According to the present invention, a multi-zone hydronic heating installation and system are provided that significantly expand the number of situations in which a plurality of circulators can be utilized (with the resultant benefits that ensue from this manner of installation), while eliminating the complicated nature of the connections. According to the present invention, a multi-zone hydronic heating system utilizing a plurality of circulators is provided that is relatively simple to install, and provides a common area for mounting of the circulators and other components for convenience of maintenance and repair. Not only circulators but other components such as temperature probes, air vents, expansion tanks, and the like, are conveniently mounted in a central area. The invention also reduces installation costs by substituting a single header in a central location for a plurality of additional pipes and Ts that would otherwise be necessary. The invention also provides for extremely effective removal of air from the system without requiring any accessory components.
According to one aspect of the present invention, a hydronic multi-zone heating installation is provided for connection to a water heating device, such as a boiler. The installation includes a header having an inlet adapted to be connected to the water heating device, a plurality of supply pipes operatively connected at a first open end thereof to the header in fluid communication therewith and adapted to be connected at a second end thereof to a heating zone, and a circulator connected to each supply pipe for circulating liquid from the header through the supply pipe. The header is mounted so that it is generlaly horizontal, and means are provided for eliminating air from liquid in the installation. The air elimination means includes a header, the particular connection of the supply pipes to the header, and an air vent operatively connected to a top portion of the header. Since the header has a significantly larger cross-sectional area than the inlet thereto, and than each of the supply pipes, the velocity of the liquid is inherently reduced once it enters the header. This facilitates separation of air from the liquid. The air can pass through the liquid, in the header, to an upper portion of the header, at which upper portion it is vented by the air vent means. The first ends of the supply tubes extend a substantial distance into the header so that they will always be below the level of liquid in the header during operation.
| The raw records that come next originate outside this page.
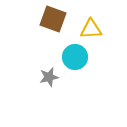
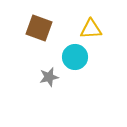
brown square: moved 14 px left, 9 px down
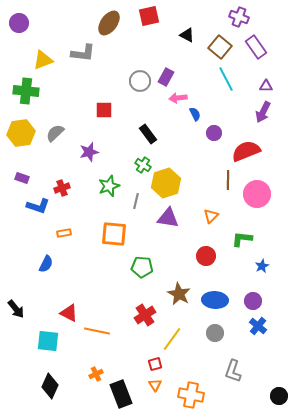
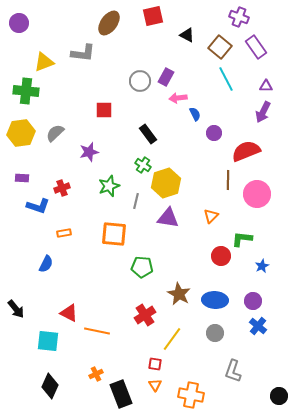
red square at (149, 16): moved 4 px right
yellow triangle at (43, 60): moved 1 px right, 2 px down
purple rectangle at (22, 178): rotated 16 degrees counterclockwise
red circle at (206, 256): moved 15 px right
red square at (155, 364): rotated 24 degrees clockwise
A plurality of return pipes may also be connected to the header, and an outlet from the header connected to the water heating device. An interior wall may be provided in the header to prevent free passage from the inlet to the outlet thereof, or there may be free passage between the inlet and the outlet. A primary circulator may be mounted directly onto the header to circulate liquid from the header outlet to the water heating device, the mounting being provided by a pair of mounting rings held together by bolts.
A plurality of threaded fittings are provided associated with the header. At least one of the threaded fittings receives the air vent, but the other threaded fittings may receive other components such as temperature probes, expansion tanks, etc.
It is the primary object of the present invention to provide an efficient and effective hydronic multi-zone heating system. This and other objects of the invention will become clear from an inspection of the detailed description of the invention, and from the appended claims.